MLAs spot holes in GN’s medical travel escort policy

GN’s medical travel policy currently under review, says minister

By SARAH ROGERS

Pangnirtung MLA Hezakiah Oshutapik says some unilingual or elder patients are being sent south for medical care without being accompanied by an escort. (PHOTO BY SARAH ROGERS)


Pangnirtung MLA Hezakiah Oshutapik says some unilingual or elder patients are being sent south for medical care without being accompanied by an escort. (PHOTO BY SARAH ROGERS)

Panginirtung MLA Hezakiah Oshutapik says some Nunavummiut patients who need support are being sent south for medical treatment without an escort.

And Oshutapik is concerned the territory’s policy on who gets a medical escort varies from community to community.

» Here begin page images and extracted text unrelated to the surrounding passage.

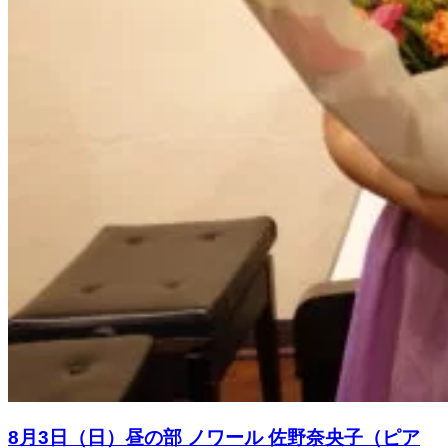
8月3日（日）昼の部 ノワール 佐野奈央子（ピア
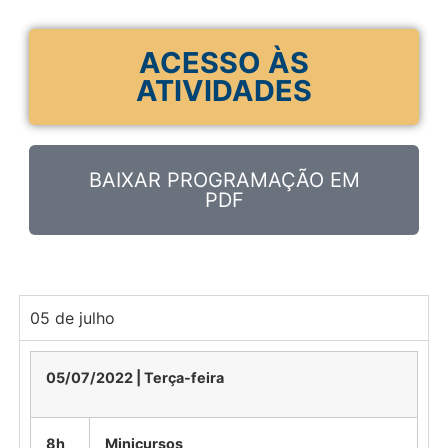
ACESSO ÀS
ATIVIDADES
BAIXAR PROGRAMAÇÃO EM
PDF
05 de julho
05/07/2022 | Terça-feira
8h
Minicursos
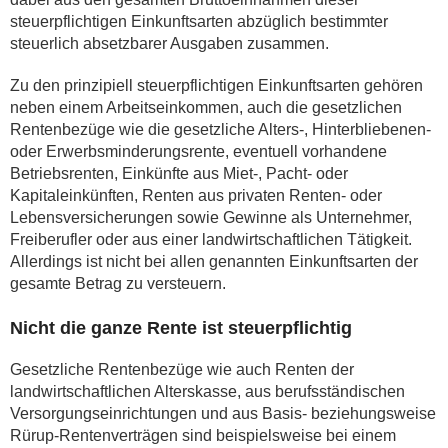
steuerpflichtigen Einkunftsarten abzüglich bestimmter
steuerlich absetzbarer Ausgaben zusammen.
Zu den prinzipiell steuerpflichtigen Einkunftsarten gehören
neben einem Arbeitseinkommen, auch die gesetzlichen
Rentenbezüge wie die gesetzliche Alters-, Hinterbliebenen-
oder Erwerbsminderungsrente, eventuell vorhandene
Betriebsrenten, Einkünfte aus Miet-, Pacht- oder
Kapitaleinkünften, Renten aus privaten Renten- oder
Lebensversicherungen sowie Gewinne als Unternehmer,
Freiberufler oder aus einer landwirtschaftlichen Tätigkeit.
Allerdings ist nicht bei allen genannten Einkunftsarten der
gesamte Betrag zu versteuern.
Nicht die ganze Rente ist steuerpflichtig
Gesetzliche Rentenbezüge wie auch Renten der
landwirtschaftlichen Alterskasse, aus berufsständischen
Versorgungseinrichtungen und aus Basis- beziehungsweise
Rürup-Rentenverträgen sind beispielsweise bei einem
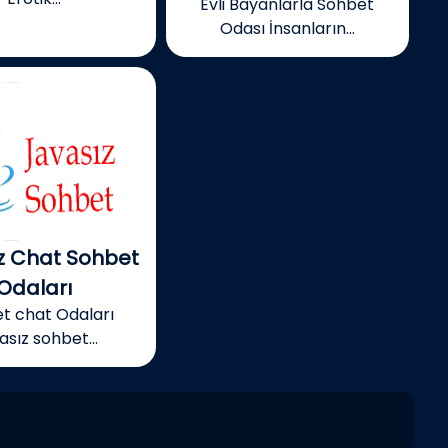
Evli Bayanlarla Sohbet
Odası İnsanların...
z Chat Sohbet
Odaları
t chat Odaları
asız sohbet...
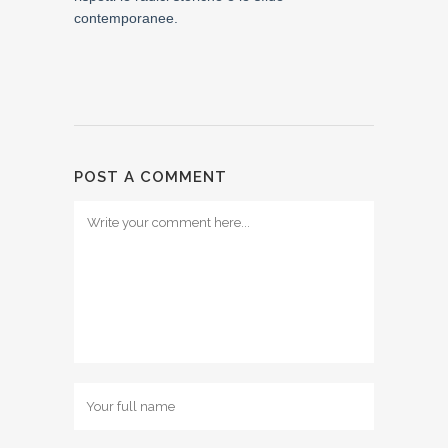
contemporanee.
POST A COMMENT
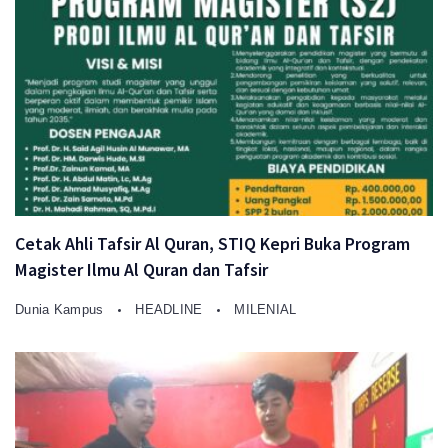
Cetak Ahli Tafsir Al Quran, STIQ Kepri Buka Program
Magister Ilmu Al Quran dan Tafsir
Dunia Kampus
HEADLINE
MILENIAL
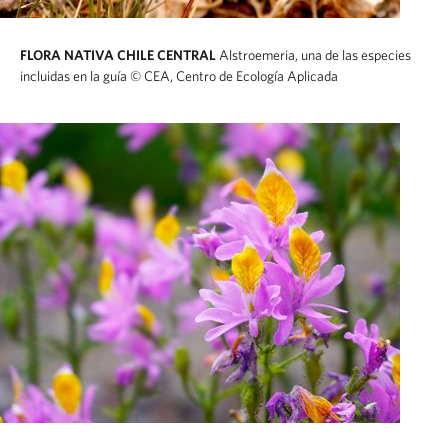
FLORA NATIVA CHILE CENTRAL
Alstroemeria, una de las especies
incluidas en la guía
© CEA, Centro de Ecología Aplicada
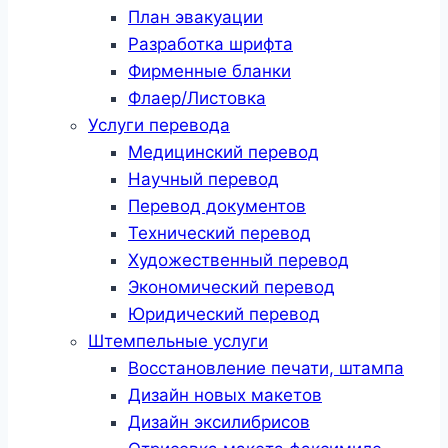
План эвакуации
Разработка шрифта
Фирменные бланки
Флаер/Листовка
Услуги перевода
Медицинский перевод
Научный перевод
Перевод документов
Технический перевод
Художественный перевод
Экономический перевод
Юридический перевод
Штемпельные услуги
Восстановление печати, штампа
Дизайн новых макетов
Дизайн эксилибрисов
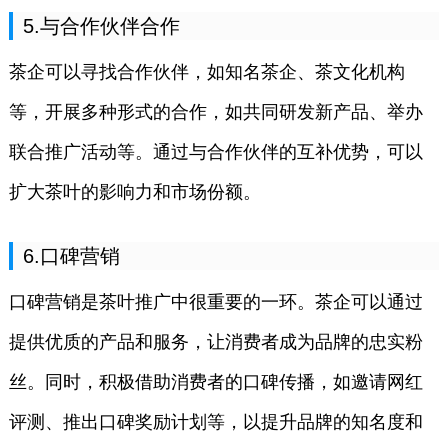
5.与合作伙伴合作
茶企可以寻找合作伙伴，如知名茶企、茶文化机构
等，开展多种形式的合作，如共同研发新产品、举办
联合推广活动等。通过与合作伙伴的互补优势，可以
扩大茶叶的影响力和市场份额。
6.口碑营销
口碑营销是茶叶推广中很重要的一环。茶企可以通过
提供优质的产品和服务，让消费者成为品牌的忠实粉
丝。同时，积极借助消费者的口碑传播，如邀请网红
评测、推出口碑奖励计划等，以提升品牌的知名度和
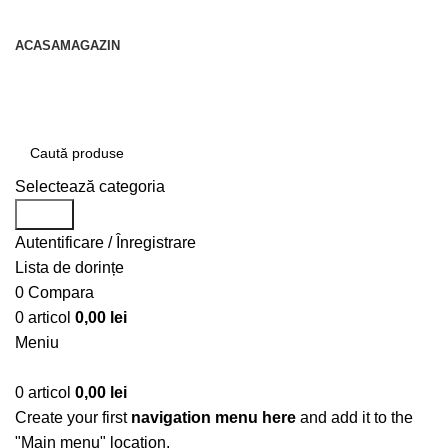
contact@centruldeirigatii.ro
ACASA
MAGAZIN
Transport gratuit la nivel national pentru orice
produs achizitionat
Selectează categoria
Caută
Autentificare / Înregistrare
Lista de dorințe
0
Compara
0
articol
0,00
lei
Meniu
0
articol
0,00
lei
Create your first
navigation menu here
and add it to the
"Main menu" location.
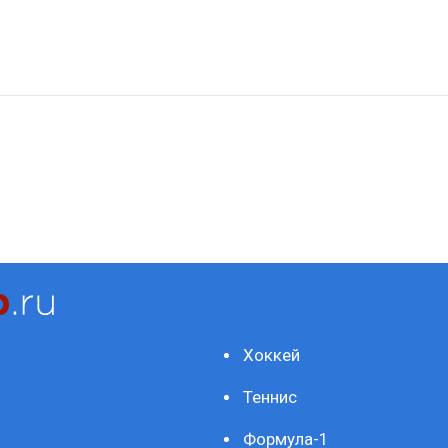
Хоккей
Теннис
Формула-1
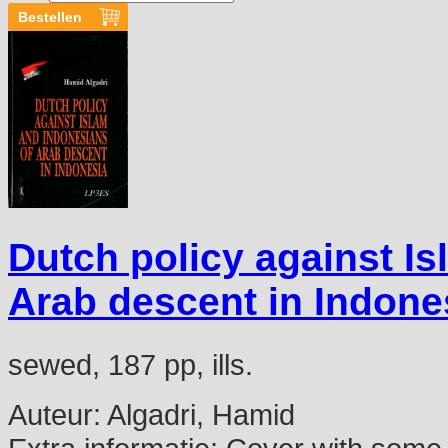
Dutch policy against I
Arab descent in Indone
sewed, 187 pp, ills.
Auteur:
Algadri, Hamid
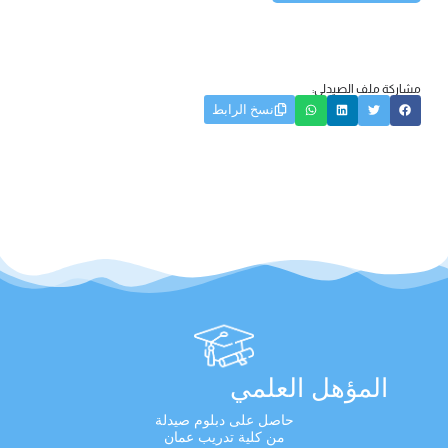
مشاركة ملف الصيدلي:
نسخ الرابط
المؤهل العلمي
حاصل على دبلوم صيدلة
من كلية تدريب عمان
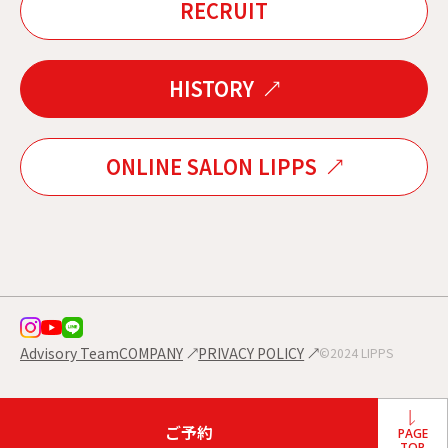
RECRUIT
HISTORY
ONLINE SALON LIPPS
Advisory Team
COMPANY
PRIVACY POLICY
©2024 LIPPS
ご予約
PAGE
TOP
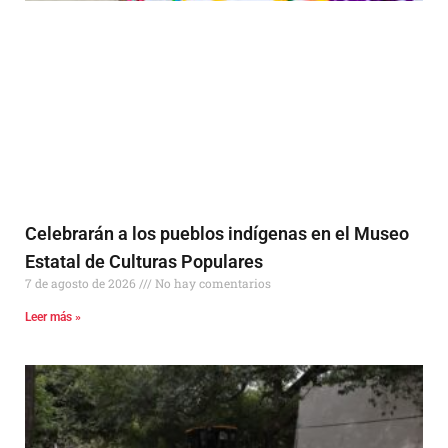
Celebrarán a los pueblos indígenas en el Museo
Estatal de Culturas Populares
7 de agosto de 2026
No hay comentarios
Leer más »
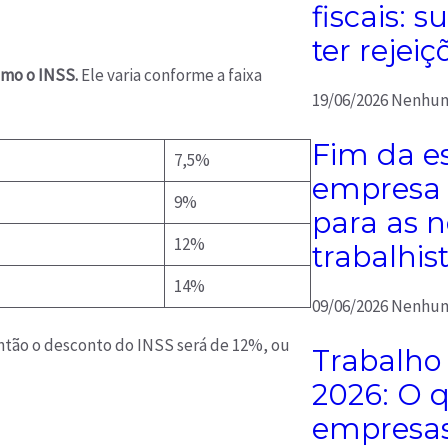
fiscais: 
ter rejeiç
mo o INSS.
Ele varia conforme a faixa
19/06/2026
Nenhum
Fim da es
7,5%
empresa 
9%
para as 
12%
trabalhis
14%
09/06/2026
Nenhum
 então o desconto do INSS será de 12%, ou
Trabalho
2026: O 
empresas 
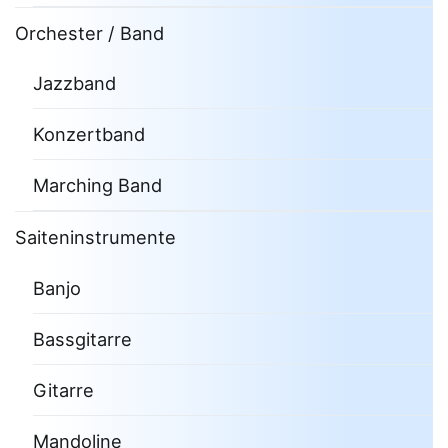
Orchester / Band
Jazzband
Konzertband
Marching Band
Saiteninstrumente
Banjo
Bassgitarre
Gitarre
Mandoline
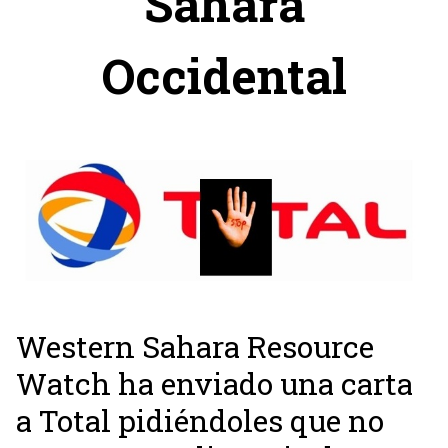
Sahara
Occidental
Western Sahara Resource
Watch ha enviado una carta
a Total pidiéndoles que no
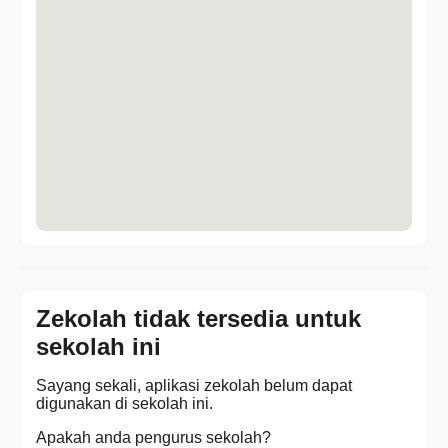
Zekolah tidak tersedia untuk
sekolah ini
Sayang sekali, aplikasi zekolah belum dapat
digunakan di sekolah ini.
Apakah anda pengurus sekolah?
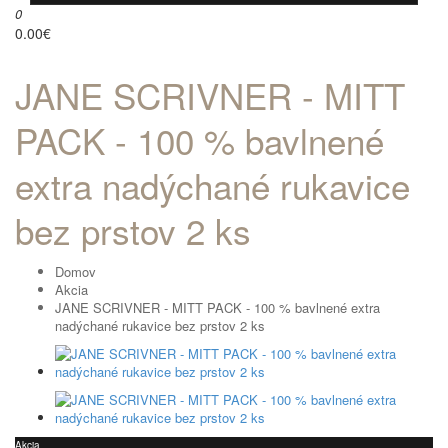
0
0.00€
JANE SCRIVNER - MITT
PACK - 100 % bavlnené
extra nadýchané rukavice
bez prstov 2 ks
Domov
Akcia
JANE SCRIVNER - MITT PACK - 100 % bavlnené extra
nadýchané rukavice bez prstov 2 ks
Akcia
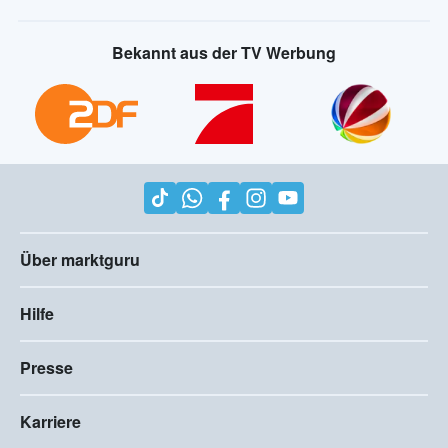
Bekannt aus der TV Werbung
Über marktguru
Hilfe
Presse
Karriere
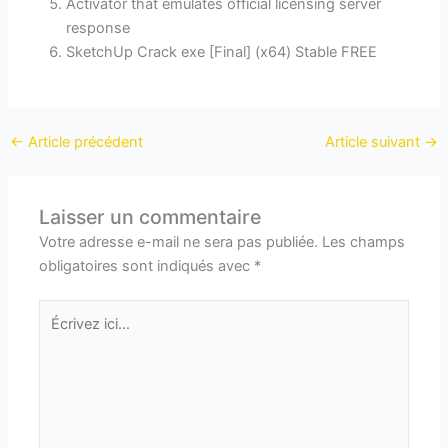
Activator that emulates official licensing server
response
SketchUp Crack exe [Final] (x64) Stable FREE
←
Article précédent
Article suivant
→
Laisser un commentaire
Votre adresse e-mail ne sera pas publiée.
Les champs
obligatoires sont indiqués avec
*
Écrivez
ici…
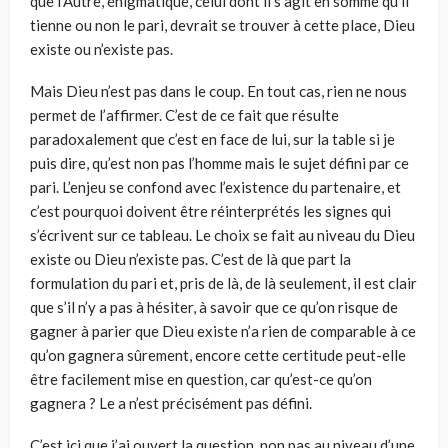
que l’Autre, énigmatique, celui dont il s’agit en somme qu’il
tienne ou non le pari, devrait se trouver à cette place, Dieu
existe ou n’existe pas.
Mais Dieu n’est pas dans le coup. En tout cas, rien ne nous
permet de l’affirmer. C’est de ce fait que résulte
paradoxalement que c’est en face de lui, sur la table si je
puis dire, qu’est non pas l’homme mais le sujet défini par ce
pari. L’enjeu se confond avec l’existence du partenaire, et
c’est pourquoi doivent être réinterprétés les signes qui
s’écrivent sur ce tableau. Le choix se fait au niveau du Dieu
existe ou Dieu n’existe pas. C’est de là que part la
formulation du pari et, pris de là, de là seulement, il est clair
que s’il n’y a pas à hésiter, à savoir que ce qu’on risque de
gagner à parier que Dieu existe n’a rien de comparable à ce
qu’on gagnera sûrement, encore cette certitude peut-elle
être facilement mise en question, car qu’est-ce qu’on
gagnera ? Le a n’est précisément pas défini.
C’est ici que j’ai ouvert la question, non pas au niveau d’une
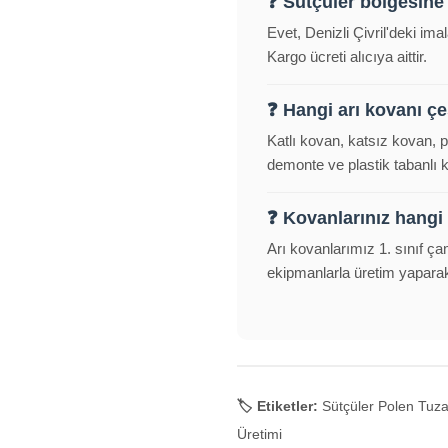
❓ Sütçüler bölgesine
Evet, Denizli Çivril'deki im
Kargo ücreti alıcıya aittir.
❓ Hangi arı kovanı çeş
Katlı kovan, katsız kovan, 
demonte ve plastik tabanlı
❓ Kovanlarınız hangi
Arı kovanlarımız 1. sınıf ça
ekipmanlarla üretim yapara
🏷️ Etiketler:
Sütçüler Polen Tuzak
Üretimi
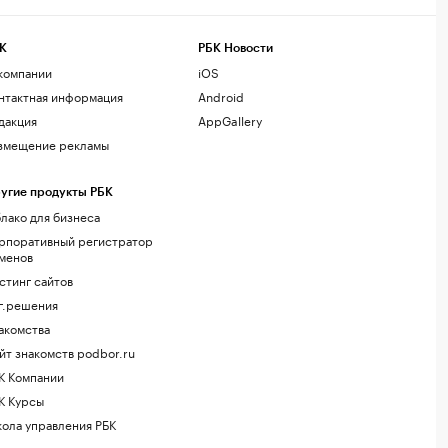
К
РБК Новости
компании
iOS
нтактная информация
Android
дакция
AppGallery
змещение рекламы
угие продукты РБК
лако для бизнеса
рпоративный регистратор
менов
стинг сайтов
г.решения
акомства
йт знакомств podbor.ru
К Компании
К Курсы
ола управления РБК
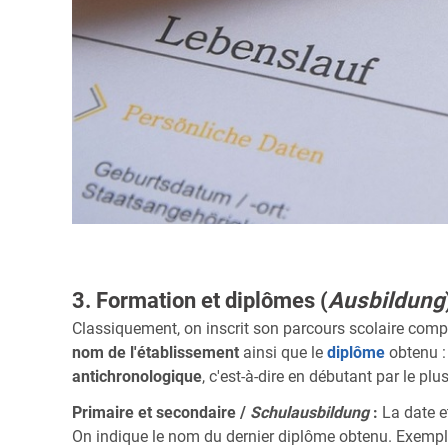
3. Formation et diplômes (
Ausbildung
Classiquement, on inscrit son parcours scolaire comple
nom de l'établissement
ainsi que le
diplôme
obtenu : 
antichronologique
, c'est-à-dire en débutant par le plu
Primaire et secondaire /
Schulausbildung
:
La date et
On indique le nom du dernier diplôme obtenu. Exempl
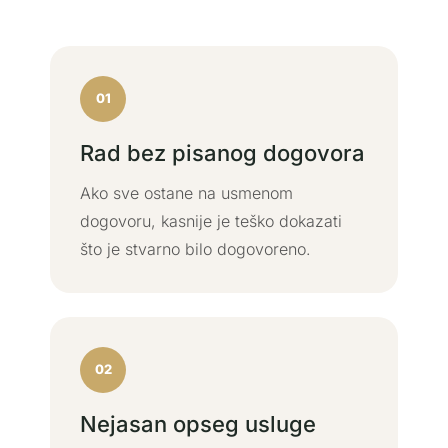
01
Rad bez pisanog dogovora
Ako sve ostane na usmenom
dogovoru, kasnije je teško dokazati
što je stvarno bilo dogovoreno.
02
Nejasan opseg usluge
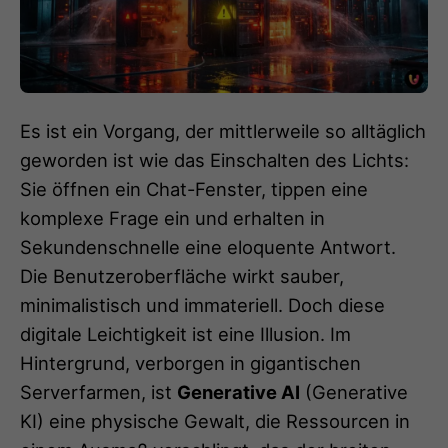
Es ist ein Vorgang, der mittlerweile so alltäglich
geworden ist wie das Einschalten des Lichts:
Sie öffnen ein Chat-Fenster, tippen eine
komplexe Frage ein und erhalten in
Sekundenschnelle eine eloquente Antwort.
Die Benutzeroberfläche wirkt sauber,
minimalistisch und immateriell. Doch diese
digitale Leichtigkeit ist eine Illusion. Im
Hintergrund, verborgen in gigantischen
Serverfarmen, ist
Generative AI
(Generative
KI) eine physische Gewalt, die Ressourcen in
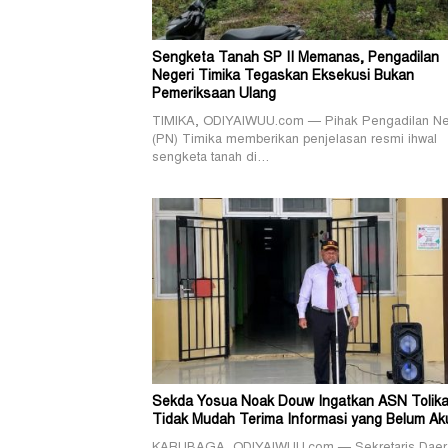
Sengketa Tanah SP II Memanas, Pengadilan
Negeri Timika Tegaskan Eksekusi Bukan
Pemeriksaan Ulang
TIMIKA, ODIYAIWUU.com — Pihak Pengadilan Ne
(PN) Timika memberikan penjelasan resmi ihwal
sengketa tanah di…
Sekda Yosua Noak Douw Ingatkan ASN Tolika
Tidak Mudah Terima Informasi yang Belum Ak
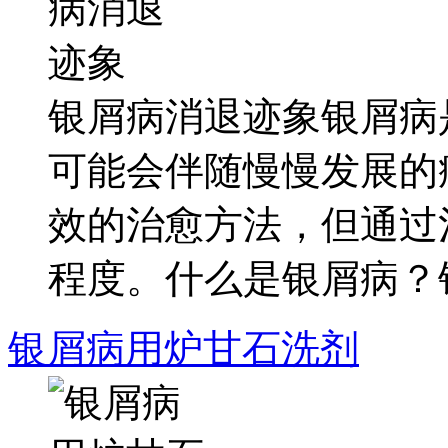
银屑病消退迹象银屑病
可能会伴随慢慢发展的
效的治愈方法，但通过
程度。什么是银屑病？银.
银屑病用炉甘石洗剂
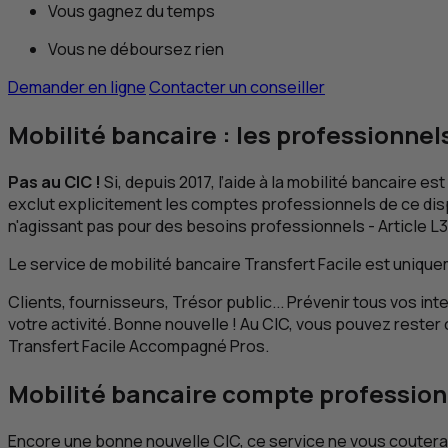
Vous gagnez du temps
Vous ne déboursez rien
Demander en ligne
Contacter un conseiller
Mobilité bancaire : les professionnels
Pas au
CIC
!
Si, depuis 2017, l’aide à la mobilité bancaire es
exclut explicitement les comptes professionnels de ce dispo
n'agissant pas pour des besoins professionnels - Article L3
Le service de mobilité bancaire Transfert Facile est uniq
Clients, fournisseurs, Trésor public... Prévenir tous vos 
votre activité. Bonne nouvelle ! Au
CIC
, vous pouvez rester
Transfert Facile Accompagné
Pros
.
Mobilité bancaire compte professionne
Encore une bonne nouvelle
CIC
, ce service ne vous coutera 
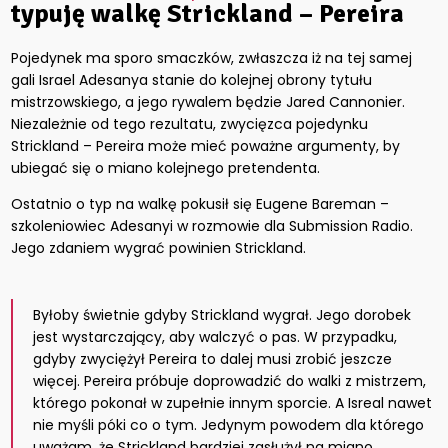
typuję walkę Strickland – Pereira
Pojedynek ma sporo smaczków, zwłaszcza iż na tej samej
gali Israel Adesanya stanie do kolejnej obrony tytułu
mistrzowskiego, a jego rywalem będzie Jared Cannonier.
Niezależnie od tego rezultatu, zwycięzca pojedynku
Strickland – Pereira może mieć poważne argumenty, by
ubiegać się o miano kolejnego pretendenta.
Ostatnio o typ na walkę pokusił się Eugene Bareman –
szkoleniowiec Adesanyi w rozmowie dla Submission Radio.
Jego zdaniem wygrać powinien Strickland.
Byłoby świetnie gdyby Strickland wygrał. Jego dorobek
jest wystarczający, aby walczyć o pas. W przypadku,
gdyby zwyciężył Pereira to dalej musi zrobić jeszcze
więcej. Pereira próbuje doprowadzić do walki z mistrzem,
którego pokonał w zupełnie innym sporcie. A Isreal nawet
nie myśli póki co o tym. Jedynym powodem dla którego
uważam, że Strickland bardziej zasłużył na miano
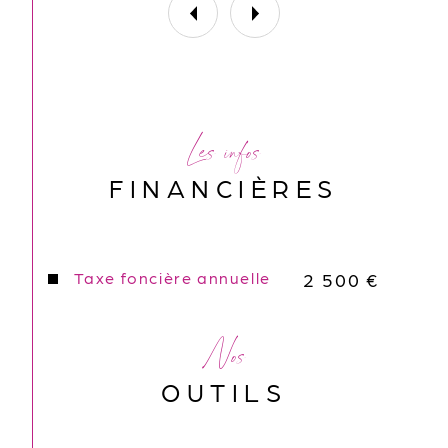
Les infos
FINANCIÈRES
Taxe foncière annuelle
2 500 €
Nos
OUTILS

“Some communities follow the policy, others don’t follow it,” Oshutapik said Feb. 22 in the Nunavut legislature.

Oshutapik told the assembly that his mother cannot speak English, nor can she read syllabics, although she was recently sent to Ottawa for medical travel by herself.

“There have subsequently been other similar cases, and it isn’t always due to old age,” Oshutapik said. “We know when we’re in pain, there are individuals who don’t want to be sent alone, but are anyway.”

Oshutapik called on the Government of Nunavut’s Department of Health and Social Services to monitor the consistency of its policy, to ensure that health officials are applying the policy across the territory.

According to the GN’s policy on medical travel for escorts, escorts will be approved for the following reasons:

• following the legal consent of a parent or guardian;

• if there’s a mental or physical condition that makes you unable to travel alone;

• when a patient does not understand the language spoken in the health facility where your appointment is booked;

• if a patient is a unilingual Inuit language speaking elder 60 years or older; or

• a patient is medically incapacitated.

The GN can provide different types of medical escorts — a physician or a nurse, and another client escort who might be an adult family member.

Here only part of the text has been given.